2013 veröffentlicht er nach langer Pause wieder ein Solo-Album. "Der Mensch Lässt Nach" versammelt Lieder aus verschiedenen Theaterstücken, die mit Kameruns über-angepassten Zeitgenossen abrechnen.

In "Die Jugend Ist Die Schönste Zeit" pfeift Schorsch 2016 auf die gängigen Muster einer Musikerbiografie.
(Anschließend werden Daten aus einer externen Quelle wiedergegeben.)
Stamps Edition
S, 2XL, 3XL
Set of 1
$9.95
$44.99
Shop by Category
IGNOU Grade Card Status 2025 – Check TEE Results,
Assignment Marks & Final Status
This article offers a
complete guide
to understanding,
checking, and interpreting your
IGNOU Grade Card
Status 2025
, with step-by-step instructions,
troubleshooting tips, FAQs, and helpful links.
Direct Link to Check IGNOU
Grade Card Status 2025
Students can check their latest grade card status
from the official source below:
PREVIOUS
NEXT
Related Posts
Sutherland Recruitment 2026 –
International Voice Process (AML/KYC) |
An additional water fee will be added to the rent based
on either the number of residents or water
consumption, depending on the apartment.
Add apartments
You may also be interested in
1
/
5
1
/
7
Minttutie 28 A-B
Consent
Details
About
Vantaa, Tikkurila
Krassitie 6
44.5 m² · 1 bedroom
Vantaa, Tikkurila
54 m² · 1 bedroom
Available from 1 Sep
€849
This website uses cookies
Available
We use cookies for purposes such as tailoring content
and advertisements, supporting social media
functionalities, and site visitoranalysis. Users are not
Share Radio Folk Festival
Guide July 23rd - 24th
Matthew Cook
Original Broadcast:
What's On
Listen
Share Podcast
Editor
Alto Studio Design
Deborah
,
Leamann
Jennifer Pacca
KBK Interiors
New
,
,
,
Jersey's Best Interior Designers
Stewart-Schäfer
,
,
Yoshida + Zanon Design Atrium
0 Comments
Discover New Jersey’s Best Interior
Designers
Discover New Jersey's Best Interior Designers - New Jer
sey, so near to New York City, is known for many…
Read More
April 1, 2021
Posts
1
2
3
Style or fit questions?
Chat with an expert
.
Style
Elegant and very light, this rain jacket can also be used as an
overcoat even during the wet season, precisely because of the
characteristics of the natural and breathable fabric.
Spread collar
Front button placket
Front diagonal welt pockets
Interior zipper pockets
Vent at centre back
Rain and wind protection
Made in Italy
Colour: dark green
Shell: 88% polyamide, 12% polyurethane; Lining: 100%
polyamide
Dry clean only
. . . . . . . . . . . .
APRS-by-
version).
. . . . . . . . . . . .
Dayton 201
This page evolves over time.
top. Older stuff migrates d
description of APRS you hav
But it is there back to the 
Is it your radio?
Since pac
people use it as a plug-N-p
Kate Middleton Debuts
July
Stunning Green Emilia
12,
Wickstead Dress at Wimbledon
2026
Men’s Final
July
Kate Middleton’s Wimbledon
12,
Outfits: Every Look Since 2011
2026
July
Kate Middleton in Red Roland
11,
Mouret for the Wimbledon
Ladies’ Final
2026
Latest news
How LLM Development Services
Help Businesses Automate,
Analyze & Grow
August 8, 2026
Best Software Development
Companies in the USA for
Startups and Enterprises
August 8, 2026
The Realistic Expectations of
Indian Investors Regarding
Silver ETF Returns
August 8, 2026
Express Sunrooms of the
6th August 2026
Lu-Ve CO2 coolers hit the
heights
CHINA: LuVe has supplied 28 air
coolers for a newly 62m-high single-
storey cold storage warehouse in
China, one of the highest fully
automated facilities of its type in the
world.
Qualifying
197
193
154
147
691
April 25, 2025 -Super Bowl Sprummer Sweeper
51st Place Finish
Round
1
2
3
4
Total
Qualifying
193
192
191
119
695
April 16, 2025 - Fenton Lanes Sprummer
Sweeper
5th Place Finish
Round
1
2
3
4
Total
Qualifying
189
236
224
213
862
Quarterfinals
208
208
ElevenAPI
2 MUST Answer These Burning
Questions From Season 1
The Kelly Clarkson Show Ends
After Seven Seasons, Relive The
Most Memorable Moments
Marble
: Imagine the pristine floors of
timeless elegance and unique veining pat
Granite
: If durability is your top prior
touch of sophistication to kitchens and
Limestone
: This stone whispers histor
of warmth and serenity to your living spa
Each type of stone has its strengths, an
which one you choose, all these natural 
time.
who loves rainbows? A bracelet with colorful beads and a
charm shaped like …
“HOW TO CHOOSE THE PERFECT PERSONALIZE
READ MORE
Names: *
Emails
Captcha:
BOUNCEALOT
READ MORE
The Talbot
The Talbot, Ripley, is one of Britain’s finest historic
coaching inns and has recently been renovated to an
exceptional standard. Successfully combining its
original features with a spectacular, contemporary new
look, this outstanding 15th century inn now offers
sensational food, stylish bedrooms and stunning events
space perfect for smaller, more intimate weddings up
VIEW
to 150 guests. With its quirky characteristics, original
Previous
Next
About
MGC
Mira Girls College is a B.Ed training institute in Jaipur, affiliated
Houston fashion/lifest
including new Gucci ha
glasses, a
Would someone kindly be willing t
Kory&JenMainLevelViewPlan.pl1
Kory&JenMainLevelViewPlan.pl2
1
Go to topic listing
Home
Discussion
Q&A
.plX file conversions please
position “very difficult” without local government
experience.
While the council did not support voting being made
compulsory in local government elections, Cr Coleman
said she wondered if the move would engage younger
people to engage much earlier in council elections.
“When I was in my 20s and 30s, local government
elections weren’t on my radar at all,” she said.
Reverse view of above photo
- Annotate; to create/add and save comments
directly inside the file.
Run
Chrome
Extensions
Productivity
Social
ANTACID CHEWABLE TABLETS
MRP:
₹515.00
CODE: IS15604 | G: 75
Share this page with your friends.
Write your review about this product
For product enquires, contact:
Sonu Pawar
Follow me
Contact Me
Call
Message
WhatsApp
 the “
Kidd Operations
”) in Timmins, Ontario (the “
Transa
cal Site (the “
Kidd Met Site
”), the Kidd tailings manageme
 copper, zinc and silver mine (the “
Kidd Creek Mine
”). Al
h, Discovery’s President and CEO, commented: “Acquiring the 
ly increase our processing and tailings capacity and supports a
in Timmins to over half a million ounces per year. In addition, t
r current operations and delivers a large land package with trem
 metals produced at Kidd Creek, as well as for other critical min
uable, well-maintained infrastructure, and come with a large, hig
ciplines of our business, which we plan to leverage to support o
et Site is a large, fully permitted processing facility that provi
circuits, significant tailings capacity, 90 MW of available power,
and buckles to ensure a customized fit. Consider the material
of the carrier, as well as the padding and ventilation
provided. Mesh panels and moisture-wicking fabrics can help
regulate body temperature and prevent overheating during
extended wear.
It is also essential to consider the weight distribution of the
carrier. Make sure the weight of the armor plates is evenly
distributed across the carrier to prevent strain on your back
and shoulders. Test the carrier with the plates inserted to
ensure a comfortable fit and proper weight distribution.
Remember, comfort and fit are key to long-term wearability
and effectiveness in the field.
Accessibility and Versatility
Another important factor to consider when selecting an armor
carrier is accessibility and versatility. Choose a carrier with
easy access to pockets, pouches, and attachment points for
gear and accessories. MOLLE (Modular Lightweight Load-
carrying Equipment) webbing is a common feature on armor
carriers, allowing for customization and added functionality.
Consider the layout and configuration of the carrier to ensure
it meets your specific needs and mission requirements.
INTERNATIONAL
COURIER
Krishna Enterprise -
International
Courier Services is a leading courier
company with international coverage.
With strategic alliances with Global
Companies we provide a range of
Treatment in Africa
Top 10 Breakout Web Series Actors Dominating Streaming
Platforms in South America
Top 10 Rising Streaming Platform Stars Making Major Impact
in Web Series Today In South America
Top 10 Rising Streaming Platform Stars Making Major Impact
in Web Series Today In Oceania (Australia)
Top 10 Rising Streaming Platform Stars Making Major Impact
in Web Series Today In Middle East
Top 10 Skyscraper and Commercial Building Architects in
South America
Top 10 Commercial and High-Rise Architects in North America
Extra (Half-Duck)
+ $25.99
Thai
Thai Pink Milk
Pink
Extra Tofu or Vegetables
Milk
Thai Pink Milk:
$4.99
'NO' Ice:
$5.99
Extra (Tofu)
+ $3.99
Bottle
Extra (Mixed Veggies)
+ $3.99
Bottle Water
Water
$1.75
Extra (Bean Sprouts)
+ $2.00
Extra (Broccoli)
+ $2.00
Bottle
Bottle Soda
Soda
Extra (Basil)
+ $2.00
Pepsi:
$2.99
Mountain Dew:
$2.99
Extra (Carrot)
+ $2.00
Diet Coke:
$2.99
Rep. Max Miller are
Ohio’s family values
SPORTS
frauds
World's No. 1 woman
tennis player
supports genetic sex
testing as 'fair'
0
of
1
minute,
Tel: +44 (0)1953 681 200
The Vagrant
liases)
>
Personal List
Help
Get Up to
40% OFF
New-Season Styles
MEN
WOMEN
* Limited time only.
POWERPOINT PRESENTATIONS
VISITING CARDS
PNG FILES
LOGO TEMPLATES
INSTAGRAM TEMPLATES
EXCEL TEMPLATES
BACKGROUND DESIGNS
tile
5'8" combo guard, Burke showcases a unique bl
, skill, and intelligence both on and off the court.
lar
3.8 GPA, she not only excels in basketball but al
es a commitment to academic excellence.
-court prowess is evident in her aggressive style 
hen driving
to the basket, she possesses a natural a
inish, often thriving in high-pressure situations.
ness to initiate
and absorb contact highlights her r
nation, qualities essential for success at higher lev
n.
Statt aus dem Nähkästchen zu plaudern, legt er einen Debütroman vor, in dem es natürlich trotzdem vor Anekdoten nur so wimmelt.

Trotz seines Abschieds vom Drei-Akkord-Dogma des Punkrock und trotz seiner Hochkultur-Weihen bleibt Schorsch Kamerun Punk: "Nur weil es keine neuen äußeren Signale oder Ausdrucksformen mehr gibt, kann man ja dennoch kritisch sein. Und auch wenn man sich auf einer Demo gleich unmodern fühlt, ist es doch wichtig zu protestieren. Punk hat für mich ja auch nichts mit einem Irokesen-Schnitt oder einem schnell gespielten Stück zu tun, sondern mit einer Haltung, wie ich an die Dinge heran gehe."